Por Mons de Segur
X. LA PRENSA LA REVOLUCIÓN
La prensa, en sí
misma, ni es buena, ni mala.
Es una poderosa invención, que tanto
puede servir para el bien como para el mal: todo depende del uso que se hace de
ella.
Preciso
es, sin embargo, confesar que a
consecuencia del pecado original, la prensa ha servido mucho mas para el mal
que para el bien, y que se abusa de ella en proporciones formidables.
En
nuestro siglo, la prensa es la gran
palanca de la Revolución.
Para
no hablar mas que del periodismo, que es el estado de la prensa mas activo y
mas influyente, nadie podrá negar que
los periódicos son el peligro mayor para los tronos y los altares. Sin
salir de Francia, sobre quinientos cincuenta periódicos, puede que no haya
treinta que sean verdaderamente cristianos. Por ochenta o cien mil lectores de
papeles públicos que respeten la fe, la Iglesia, el poder, los principios, hay
cinco o seis millones de hombres que
beben sin cesar el veneno destructor que
les ofrecen en abundancia los periódicos impíos.
Perdóneseme
esta comparación: la prensa es en manos
de la Revolución un gran aparato para formar los hombres a su gusto.
Cuando
se quiere enseñar a un canario un canto cualquiera, se le repite este canto
diez y veinte veces al día con un organillo ad
hoc. Los jefes del partido revolucionario, para formar lo que dicen la
opinión pública, para introducir en las cabezas sus fatales ideas, recurren a
la prensa; cada día dan vueltas a la llave del orgullo, cada día repiten en sus
periódicos el aire que quieren enseñar al público, pronto este lo canta como
los dichos canarios. Ahí tenéis la opinión pública.

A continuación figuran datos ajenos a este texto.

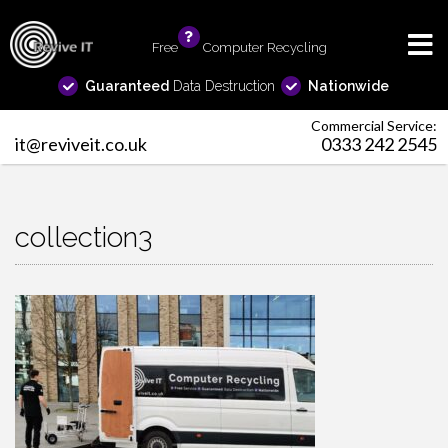
Free
info
Computer Recycling
Guaranteed
Data Destruction
Nationwide
Commercial Service:
it@reviveit.co.uk
0333 242 2545
collection3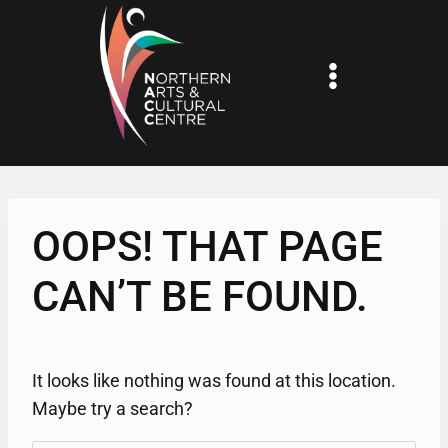
Skip
to
content
OOPS! THAT PAGE
CAN’T BE FOUND.
It looks like nothing was found at this location.
Maybe try a search?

Para la Iglesia, que no quiere aprender este
aire, se emplea otro medio. La Revolución procura adormecerla. Pretende, como todos saben, que la Iglesia católica ya no está a la
altura del siglo. Con una bondad hipócrita finge querer armonizarla con las ideas modernas; pero en realidad
quiere matarla. Se acerca, pues, a la Iglesia y le presenta su pérfido
aparato, la prensa; le dice palabras dulces y hermosas le hace declaraciones piadosas,
y procura adormecer los guardianes de la fe. La Iglesia desconfía; el Papa y
los Obispos rehúsan tales lecciones. Entonces la Revolución arroja la máscara, trasforma su aparato en máquina de
guerra, y ataca de frente aquella enemiga que no ha podido adoctrinar ni ahogar.
Y
lo que digo del periodismo en Francia, debe decirse, quizá con mas razón, de
Inglaterra, Bélgica, Rusia, Alemania, Suiza, y sobretodo el Piemonte y de la
pobre Italia. Cerca de mil quinientos periódicos son los que diariamente ven la
luz del día en Europa; de este número, ¿cuántos hay que sean amigos verdaderos
de la Iglesia?
Se
comprende fácilmente que no puede ser de otro modo, si se penetra un poco en
los misterios de la redacción de los periódicos. Salvo algunas excepciones
honrosas, y por desgracia harto raras, los
periodistas de profesión ejercen un verdadero comercio, en detrimento del público.
No tienen ni convicciones religiosas ni
políticas; su conciencia está en su tintero, y venden la tinta al que más la
paga. Según el interés de su bolsillo, harto vacío regularmente por mala
conducta, pleitean con noble ardor por el pro y por el contra, riéndose de sus crédulos
lectores.
Halagan
al espíritu de oposición para aumentar el número de sus abonados, y los periódicos
mas malos y mas insulsos son a veces los que dan mejores resultados a sus
redactores. ¡Y estos son los maestros de la sociedad! ¡En qué manos ha venido a parar la conciencia pública! A impulso de las
sociedades secretas, el periodismo revolucionario hace guerra con todas sus
plumas a la Iglesia, y hará perder la fe en Europa, si Dios, en su
misericordia, no se apresura a desbaratar esta conspiración vasta e infernal.